*** Source data Section Begins ***
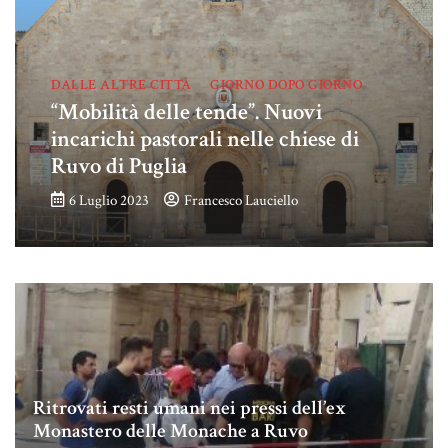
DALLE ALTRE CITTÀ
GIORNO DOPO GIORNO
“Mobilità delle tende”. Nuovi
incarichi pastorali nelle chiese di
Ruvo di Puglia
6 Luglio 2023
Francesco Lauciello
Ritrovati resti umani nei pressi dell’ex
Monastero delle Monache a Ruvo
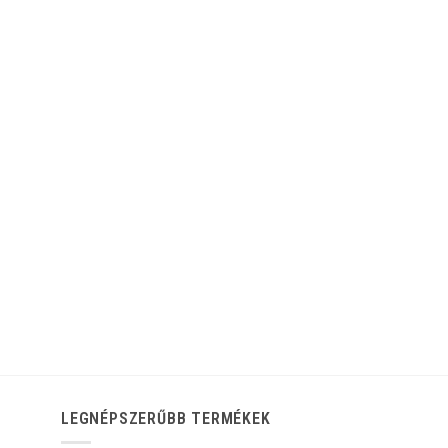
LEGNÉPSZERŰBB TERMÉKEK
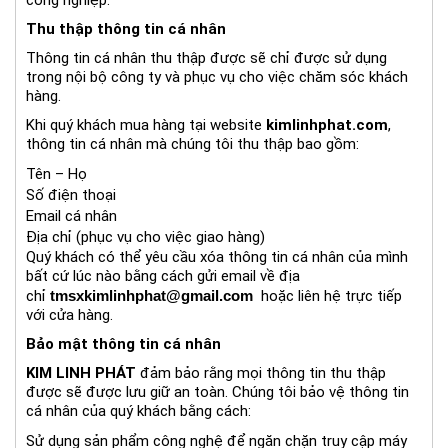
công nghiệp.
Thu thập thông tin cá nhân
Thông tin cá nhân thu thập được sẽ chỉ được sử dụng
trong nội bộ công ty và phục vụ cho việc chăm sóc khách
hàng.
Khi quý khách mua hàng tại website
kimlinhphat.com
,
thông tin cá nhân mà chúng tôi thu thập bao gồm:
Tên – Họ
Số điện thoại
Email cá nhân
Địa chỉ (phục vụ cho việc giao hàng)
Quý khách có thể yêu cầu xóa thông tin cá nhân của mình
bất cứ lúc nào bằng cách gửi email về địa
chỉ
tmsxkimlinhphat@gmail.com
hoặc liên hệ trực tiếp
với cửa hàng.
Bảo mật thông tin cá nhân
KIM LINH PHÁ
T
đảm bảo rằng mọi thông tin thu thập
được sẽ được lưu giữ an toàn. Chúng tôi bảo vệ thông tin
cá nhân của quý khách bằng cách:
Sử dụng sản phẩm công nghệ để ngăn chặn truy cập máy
*** Source data Section Ends ***
Task directions: Only the lines from the top of the records through the line with "Thông tin cá nhân thu" belong in the copy; write them out exactly, leaving out pictures.

Response area:
DALLE ALTRE CITTÀ
GIORNO DOPO GIORNO
“Mobilità delle tende”. Nuovi
incarichi pastorali nelle chiese di
Ruvo di Puglia
6 Luglio 2023
Francesco Lauciello
Ritrovati resti umani nei pressi dell’ex
Monastero delle Monache a Ruvo
LEGNÉPSZERŰBB TERMÉKEK
công nghiệp.
Thu thập thông tin cá nhân
Thông tin cá nhân thu thập được sẽ chỉ được sử dụng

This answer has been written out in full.